Our guide addressed us. “Let’s keep moving.”

Another headcount. Fourteen tentacles, three furry locks, seventeen humanoid frames, and … still twenty-nine.

“Ferrix, you’d better be here somewhere or so help me you’ve got a virtual compression tomorrow.”

“Here,” he said, leaning out from behind a bear. “Nowhere else to go.”

So, not Ferrix missing. Not Ferrix? I walked over and placed a hand on his shoulder to check he wasn’t a hologram. Not my first day in a classroom. But he was as solid as our ice cube, Gob. Who was missing?

I withdrew a metal box from my hip. It flipped open to triple in size, allowing me to ping the recorded roll. Almost all students were within proximity. One name flashed on my screen as ‘absent’: Havannoa Saint.

Sweat formed atop my brow as I read the name. I tucked the box back to my hip, tapped it furiously. I scanned the brown landscape. She was nowhere to be seen.

Think. Think.

Buddies. “Class, who is buddies with Havannoa today?”

A tiny paw raised into the air. “Thank you, Krill. Did you see her arrive at Under Land?”

The student shook her head.

“And you didn’t say anything? Why not?” I tensed my shoulders, exhaled.

Ferrix smirked. “Maybe a kangaroo took her.”

“Not helpful, Ferrix.”

Memories flooded my mind of the day Havannoa’s father, President Saint, had a parent accidentally exit from warp onto his polished diamond shoes at the school drop off zone. Simple device malfunction. Next day, the parent ended up with a rare job opportunity to study a black hole—from the inside. My veins turned to icy rivers just thinking about it. What would Saint do to me if I lost his daughter?

“Guide Yakka, a word.”

She pointed me toward the museum planet’s head offices. They would know more.

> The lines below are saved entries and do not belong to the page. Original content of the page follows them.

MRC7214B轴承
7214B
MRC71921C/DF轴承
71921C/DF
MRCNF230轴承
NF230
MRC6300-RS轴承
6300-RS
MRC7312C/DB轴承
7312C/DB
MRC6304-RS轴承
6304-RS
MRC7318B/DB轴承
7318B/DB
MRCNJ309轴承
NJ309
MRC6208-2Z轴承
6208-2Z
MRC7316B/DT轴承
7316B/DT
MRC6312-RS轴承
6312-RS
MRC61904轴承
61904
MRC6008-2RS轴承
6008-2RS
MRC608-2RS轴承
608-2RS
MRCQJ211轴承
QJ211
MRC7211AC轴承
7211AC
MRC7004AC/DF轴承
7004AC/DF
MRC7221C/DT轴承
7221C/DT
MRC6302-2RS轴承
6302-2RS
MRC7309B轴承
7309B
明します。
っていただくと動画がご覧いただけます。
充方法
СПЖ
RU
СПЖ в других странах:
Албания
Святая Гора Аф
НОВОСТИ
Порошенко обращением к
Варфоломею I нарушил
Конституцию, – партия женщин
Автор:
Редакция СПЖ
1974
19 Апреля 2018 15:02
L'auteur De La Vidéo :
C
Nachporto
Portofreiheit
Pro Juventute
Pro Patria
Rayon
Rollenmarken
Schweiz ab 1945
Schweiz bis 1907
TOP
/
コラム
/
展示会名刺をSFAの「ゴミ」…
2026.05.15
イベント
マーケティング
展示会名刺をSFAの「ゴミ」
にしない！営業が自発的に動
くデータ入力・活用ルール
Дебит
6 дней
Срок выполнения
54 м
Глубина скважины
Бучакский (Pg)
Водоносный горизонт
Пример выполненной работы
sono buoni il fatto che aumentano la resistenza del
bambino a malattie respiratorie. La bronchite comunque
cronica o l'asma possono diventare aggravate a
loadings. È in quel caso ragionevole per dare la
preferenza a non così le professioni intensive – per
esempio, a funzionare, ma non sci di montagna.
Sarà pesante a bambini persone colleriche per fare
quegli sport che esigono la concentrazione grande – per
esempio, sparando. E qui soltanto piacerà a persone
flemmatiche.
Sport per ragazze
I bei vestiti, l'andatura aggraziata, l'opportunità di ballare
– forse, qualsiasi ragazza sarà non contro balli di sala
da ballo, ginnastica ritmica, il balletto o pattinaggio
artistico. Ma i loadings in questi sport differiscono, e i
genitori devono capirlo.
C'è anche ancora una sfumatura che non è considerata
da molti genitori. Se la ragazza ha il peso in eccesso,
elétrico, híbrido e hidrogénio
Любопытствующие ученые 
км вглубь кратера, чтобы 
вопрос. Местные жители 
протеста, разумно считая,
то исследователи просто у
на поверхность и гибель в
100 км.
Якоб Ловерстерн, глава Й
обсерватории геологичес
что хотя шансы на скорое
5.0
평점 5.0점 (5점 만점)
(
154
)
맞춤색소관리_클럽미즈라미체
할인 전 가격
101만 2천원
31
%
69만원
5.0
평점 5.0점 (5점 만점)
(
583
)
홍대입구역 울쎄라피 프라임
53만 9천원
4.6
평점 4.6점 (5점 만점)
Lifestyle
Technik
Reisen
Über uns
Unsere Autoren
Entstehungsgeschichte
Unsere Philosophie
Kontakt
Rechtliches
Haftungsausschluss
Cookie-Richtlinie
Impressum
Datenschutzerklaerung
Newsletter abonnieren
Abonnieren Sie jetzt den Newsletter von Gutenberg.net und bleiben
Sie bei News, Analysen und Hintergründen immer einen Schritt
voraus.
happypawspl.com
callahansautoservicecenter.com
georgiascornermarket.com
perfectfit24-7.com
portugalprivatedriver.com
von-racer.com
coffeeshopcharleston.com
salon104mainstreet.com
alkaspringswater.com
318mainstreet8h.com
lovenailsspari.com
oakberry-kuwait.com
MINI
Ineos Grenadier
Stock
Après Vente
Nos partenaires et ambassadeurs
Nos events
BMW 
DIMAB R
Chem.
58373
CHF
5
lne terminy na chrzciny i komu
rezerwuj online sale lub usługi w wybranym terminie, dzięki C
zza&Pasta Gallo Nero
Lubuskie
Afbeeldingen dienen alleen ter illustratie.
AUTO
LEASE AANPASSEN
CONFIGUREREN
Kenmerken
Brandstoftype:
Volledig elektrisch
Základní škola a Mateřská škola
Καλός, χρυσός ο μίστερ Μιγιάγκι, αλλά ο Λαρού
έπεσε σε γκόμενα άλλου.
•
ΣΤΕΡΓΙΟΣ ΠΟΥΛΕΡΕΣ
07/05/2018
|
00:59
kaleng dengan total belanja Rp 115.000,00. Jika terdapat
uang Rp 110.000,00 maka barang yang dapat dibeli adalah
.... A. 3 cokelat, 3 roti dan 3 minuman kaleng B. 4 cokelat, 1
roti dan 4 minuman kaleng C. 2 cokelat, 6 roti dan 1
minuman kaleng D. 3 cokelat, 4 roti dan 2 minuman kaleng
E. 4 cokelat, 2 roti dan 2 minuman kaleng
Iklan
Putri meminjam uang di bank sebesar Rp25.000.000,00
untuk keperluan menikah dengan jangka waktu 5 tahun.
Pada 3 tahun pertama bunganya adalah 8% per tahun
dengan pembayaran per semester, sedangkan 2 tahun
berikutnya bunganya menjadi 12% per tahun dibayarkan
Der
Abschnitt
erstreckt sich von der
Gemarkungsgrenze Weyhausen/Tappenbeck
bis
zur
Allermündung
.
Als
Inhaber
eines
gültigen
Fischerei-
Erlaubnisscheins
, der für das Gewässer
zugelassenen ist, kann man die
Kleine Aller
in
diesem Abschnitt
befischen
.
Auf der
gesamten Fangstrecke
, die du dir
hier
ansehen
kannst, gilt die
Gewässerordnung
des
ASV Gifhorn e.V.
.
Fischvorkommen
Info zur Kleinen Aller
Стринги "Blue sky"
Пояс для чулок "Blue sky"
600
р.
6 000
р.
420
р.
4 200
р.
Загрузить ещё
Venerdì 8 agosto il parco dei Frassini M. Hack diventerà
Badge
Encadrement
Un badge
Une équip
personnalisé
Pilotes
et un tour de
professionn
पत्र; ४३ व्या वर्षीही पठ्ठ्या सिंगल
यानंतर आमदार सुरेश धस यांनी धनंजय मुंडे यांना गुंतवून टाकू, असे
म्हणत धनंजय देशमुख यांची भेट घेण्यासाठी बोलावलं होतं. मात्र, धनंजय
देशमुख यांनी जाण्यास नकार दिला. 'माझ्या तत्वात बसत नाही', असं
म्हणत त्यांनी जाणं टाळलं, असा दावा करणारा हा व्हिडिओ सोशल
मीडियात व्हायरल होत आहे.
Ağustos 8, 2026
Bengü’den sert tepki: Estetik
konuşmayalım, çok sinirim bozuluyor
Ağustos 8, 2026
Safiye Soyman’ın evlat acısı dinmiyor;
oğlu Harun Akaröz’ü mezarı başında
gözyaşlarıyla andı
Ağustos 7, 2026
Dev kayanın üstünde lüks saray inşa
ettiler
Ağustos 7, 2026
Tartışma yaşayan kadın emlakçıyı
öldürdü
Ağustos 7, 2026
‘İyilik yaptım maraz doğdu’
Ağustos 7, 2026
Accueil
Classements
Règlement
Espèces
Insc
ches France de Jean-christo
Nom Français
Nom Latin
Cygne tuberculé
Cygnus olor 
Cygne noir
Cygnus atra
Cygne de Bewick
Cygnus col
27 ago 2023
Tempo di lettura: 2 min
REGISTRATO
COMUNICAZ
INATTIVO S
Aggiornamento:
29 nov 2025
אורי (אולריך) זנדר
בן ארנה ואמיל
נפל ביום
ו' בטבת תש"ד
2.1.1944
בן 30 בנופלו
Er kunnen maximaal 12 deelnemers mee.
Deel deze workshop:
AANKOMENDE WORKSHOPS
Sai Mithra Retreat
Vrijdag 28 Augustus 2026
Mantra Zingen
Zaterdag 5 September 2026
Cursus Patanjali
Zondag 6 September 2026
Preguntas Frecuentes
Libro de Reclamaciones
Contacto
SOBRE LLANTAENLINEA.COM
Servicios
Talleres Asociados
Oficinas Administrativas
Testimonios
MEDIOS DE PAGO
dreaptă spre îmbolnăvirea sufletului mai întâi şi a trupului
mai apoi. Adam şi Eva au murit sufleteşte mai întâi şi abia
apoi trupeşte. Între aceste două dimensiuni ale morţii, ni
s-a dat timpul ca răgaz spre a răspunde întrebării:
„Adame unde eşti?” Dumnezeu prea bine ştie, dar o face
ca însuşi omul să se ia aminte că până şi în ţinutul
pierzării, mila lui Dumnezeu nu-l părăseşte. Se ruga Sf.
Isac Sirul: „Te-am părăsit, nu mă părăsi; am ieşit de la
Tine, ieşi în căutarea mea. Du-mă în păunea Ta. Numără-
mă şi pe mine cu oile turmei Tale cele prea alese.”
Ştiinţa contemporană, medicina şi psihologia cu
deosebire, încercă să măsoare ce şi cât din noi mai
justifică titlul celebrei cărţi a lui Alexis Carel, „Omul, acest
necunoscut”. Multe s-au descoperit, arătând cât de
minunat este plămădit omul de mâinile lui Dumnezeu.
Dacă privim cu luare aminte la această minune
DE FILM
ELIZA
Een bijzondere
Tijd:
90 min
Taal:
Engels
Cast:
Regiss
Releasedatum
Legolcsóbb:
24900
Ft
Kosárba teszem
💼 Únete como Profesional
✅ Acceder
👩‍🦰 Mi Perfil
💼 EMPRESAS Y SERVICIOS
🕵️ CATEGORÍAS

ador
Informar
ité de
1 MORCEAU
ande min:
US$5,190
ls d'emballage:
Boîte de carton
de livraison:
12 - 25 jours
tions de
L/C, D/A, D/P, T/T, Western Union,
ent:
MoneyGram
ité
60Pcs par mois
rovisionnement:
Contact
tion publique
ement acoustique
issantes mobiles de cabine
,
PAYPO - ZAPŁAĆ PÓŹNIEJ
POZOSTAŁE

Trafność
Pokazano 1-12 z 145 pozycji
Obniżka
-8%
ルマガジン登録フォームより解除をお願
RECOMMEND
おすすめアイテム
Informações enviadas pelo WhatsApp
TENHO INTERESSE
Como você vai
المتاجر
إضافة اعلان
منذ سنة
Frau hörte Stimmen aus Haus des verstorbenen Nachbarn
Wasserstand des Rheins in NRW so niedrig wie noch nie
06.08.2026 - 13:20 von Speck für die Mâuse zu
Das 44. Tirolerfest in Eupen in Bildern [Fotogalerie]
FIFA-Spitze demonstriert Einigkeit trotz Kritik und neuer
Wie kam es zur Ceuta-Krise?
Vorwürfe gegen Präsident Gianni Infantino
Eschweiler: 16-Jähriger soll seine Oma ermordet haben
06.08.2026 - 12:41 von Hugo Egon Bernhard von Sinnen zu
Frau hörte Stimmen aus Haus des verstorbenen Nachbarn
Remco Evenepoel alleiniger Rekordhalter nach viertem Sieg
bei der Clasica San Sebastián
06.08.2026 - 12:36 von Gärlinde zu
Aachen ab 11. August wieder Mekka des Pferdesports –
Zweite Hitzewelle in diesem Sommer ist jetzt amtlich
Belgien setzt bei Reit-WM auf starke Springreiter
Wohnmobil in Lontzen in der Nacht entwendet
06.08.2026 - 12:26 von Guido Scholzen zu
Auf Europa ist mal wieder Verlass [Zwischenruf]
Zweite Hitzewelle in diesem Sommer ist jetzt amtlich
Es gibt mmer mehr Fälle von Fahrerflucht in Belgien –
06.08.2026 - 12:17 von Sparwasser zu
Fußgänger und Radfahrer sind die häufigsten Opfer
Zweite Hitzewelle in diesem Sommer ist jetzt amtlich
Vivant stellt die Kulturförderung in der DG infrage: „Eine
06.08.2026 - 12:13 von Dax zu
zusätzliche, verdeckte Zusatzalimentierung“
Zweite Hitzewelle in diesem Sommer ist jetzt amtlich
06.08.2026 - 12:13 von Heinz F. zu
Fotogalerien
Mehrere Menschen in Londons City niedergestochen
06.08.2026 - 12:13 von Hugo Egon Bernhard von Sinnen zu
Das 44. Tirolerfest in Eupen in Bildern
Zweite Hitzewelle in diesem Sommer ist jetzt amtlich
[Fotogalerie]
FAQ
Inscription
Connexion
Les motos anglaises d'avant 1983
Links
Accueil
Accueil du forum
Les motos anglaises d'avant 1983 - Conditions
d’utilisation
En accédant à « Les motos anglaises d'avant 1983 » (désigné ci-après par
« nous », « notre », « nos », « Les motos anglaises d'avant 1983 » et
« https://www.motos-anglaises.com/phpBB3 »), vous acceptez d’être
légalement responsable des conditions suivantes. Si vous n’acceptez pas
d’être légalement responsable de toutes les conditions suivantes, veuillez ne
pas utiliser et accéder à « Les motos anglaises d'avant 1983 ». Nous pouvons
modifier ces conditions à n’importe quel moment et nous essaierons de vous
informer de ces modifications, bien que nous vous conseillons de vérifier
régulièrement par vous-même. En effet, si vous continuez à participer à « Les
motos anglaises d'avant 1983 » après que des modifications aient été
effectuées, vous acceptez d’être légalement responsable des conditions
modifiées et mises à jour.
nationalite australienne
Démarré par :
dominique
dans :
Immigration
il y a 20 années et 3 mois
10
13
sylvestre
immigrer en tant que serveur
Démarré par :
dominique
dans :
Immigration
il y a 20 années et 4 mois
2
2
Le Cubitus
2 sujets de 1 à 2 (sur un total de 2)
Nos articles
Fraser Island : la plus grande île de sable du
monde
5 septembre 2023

I attempted in vain to control my rapid breathing in the offices, listened to the fingers of the circ-droid receptionist whir across an infoscreen. White mirror-paint walls reflected morning rays through high windows and amplified visitors’ features. ‘See you in Old Earth’ the posters said.

The spherical disc on the droid’s head rotated. “Visitor designation 155062—”

“Havannoa Saint.”

“—last warped to Under Land. Although, her individual locator is recorded at Region Thirteen, our Atlantic Ocean exhibit. That does not compute.”

“If she’s at the ocean exhibit, we’ll head there,” I said.

The droid’s disc shook back and forth. “Unfortunately, it’s under maintenance.”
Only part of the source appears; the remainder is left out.